Just 205 car sales separated the nation's best-selling car, the Toyota Camry, from the year's unexpected challenger, the Nissan Altima, last month.
It is as close as Nissan has ever come to America's No. 1 car crown, a position that has been dominated seemingly forever by the Camry, or the Honda Accord, or the old Ford Taurus. In past years, the Altima has placed farther down the list.
The next 10 or so days will determine whether October 2011 was simply an anomalous narrow miss for the Altima. Why? Because the Altima has arrived at its striking-distance position in part through the sweat and toil of Nissan's U.S. sales management, but also thanks to unusual circumstance: The March earthquake in Japan brought down Toyota's Camry output while Nissan was able to quickly restore production.
The result? October Camry sales – 22,043. October Altima sales – 21,838. As they say in horse racing, a nose.
Have no doubt that Nissan dealers are pouring on the steam to push past Camry in November, and there are now less than two weeks left in the month – Black Friday included – to pull it off.
First, Toyota is no longer hampered by earthquake problems. And a newly restyled Camry is now reaching Toyota dealers in full volume.
And second, a bigger problem for Nissan is that Toyota has more American factory capacity for the Camry than Nissan has for the Altima. In other words, all things being equal in consumer demand, Toyota can put more units onto dealer lots than Nissan.
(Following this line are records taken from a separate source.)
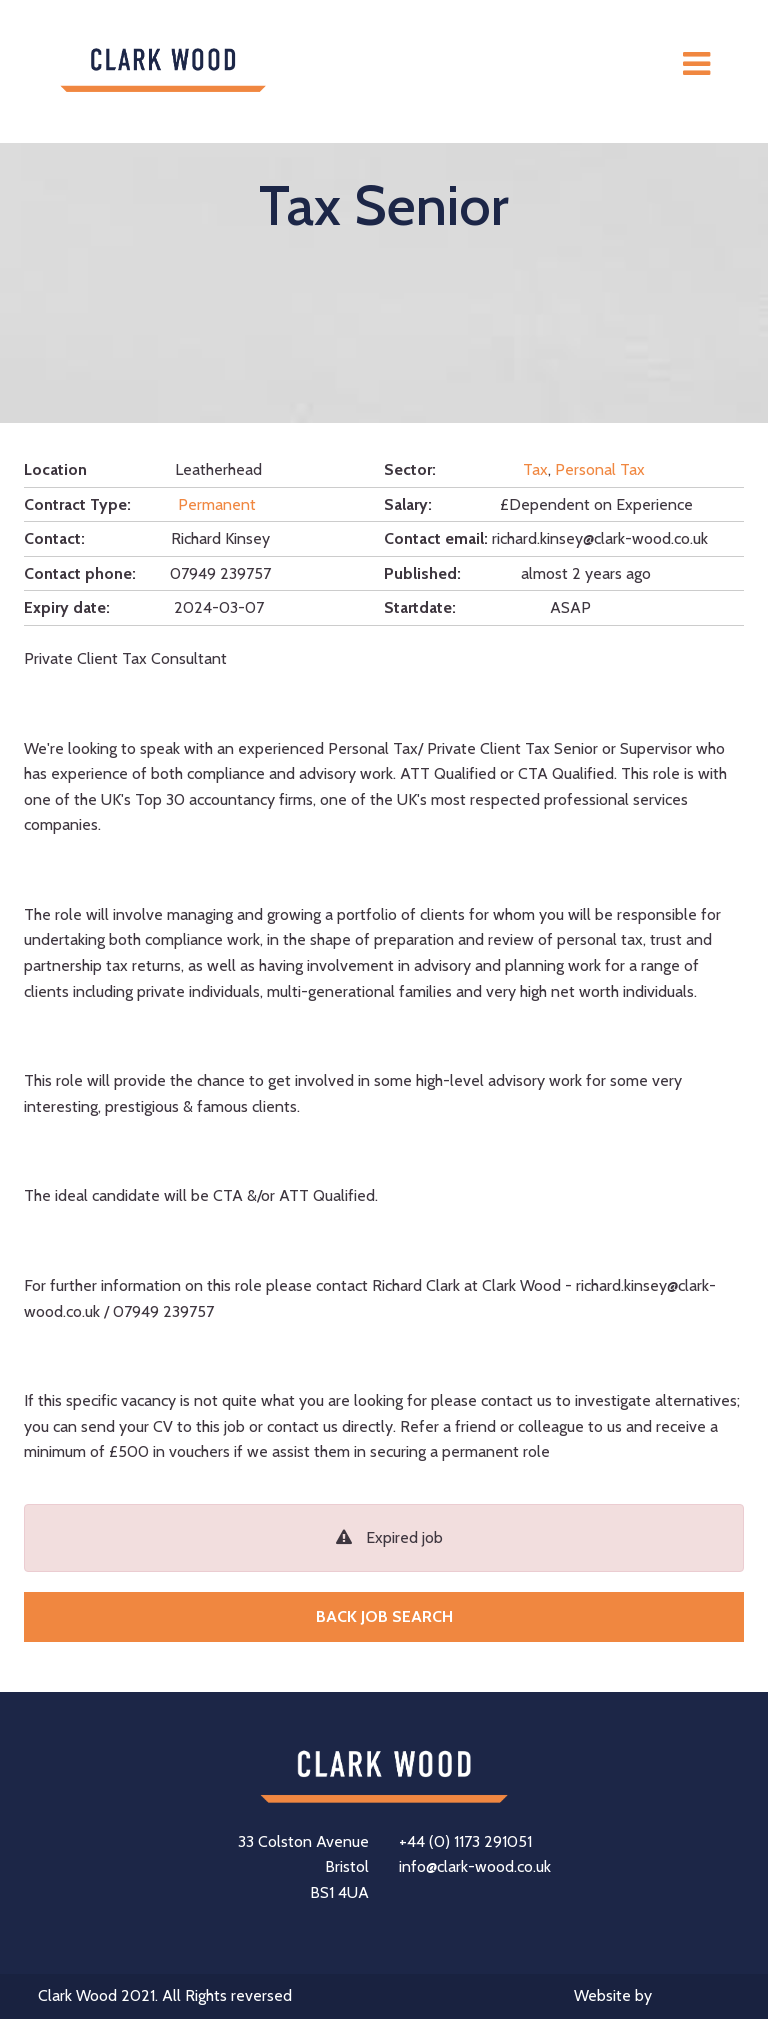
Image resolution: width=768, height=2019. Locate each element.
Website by (652, 1997)
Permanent (217, 504)
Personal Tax (600, 469)
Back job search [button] (384, 1616)
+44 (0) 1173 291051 (465, 1841)
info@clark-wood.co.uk (475, 1866)
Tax (535, 469)
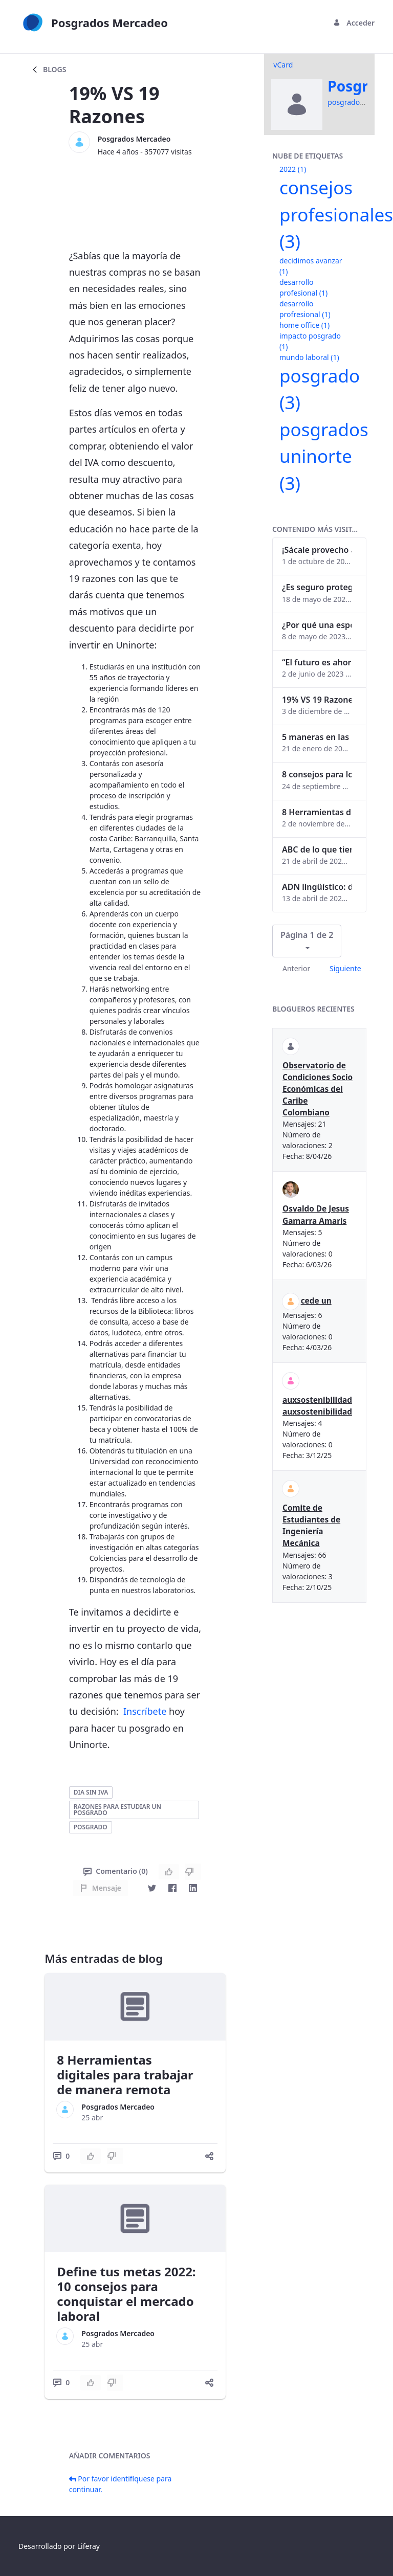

But that, too, is subject to change. Nissan is currently hiring 1,000 workers for its big Altima plant in Tennessee. It was widely assumed that this would be the workforce that will build the new Nissan Leaf and its battery packs late next year. But not so, Nissan clarifies. These thousand new workers are coming in to help Nissan "meet growing demand" – Altimas included.
In short, November may or may not prove to be the month that the Altima snatches the Camry's crown, depending on how sales go. But Nissan is serious about reaching for it.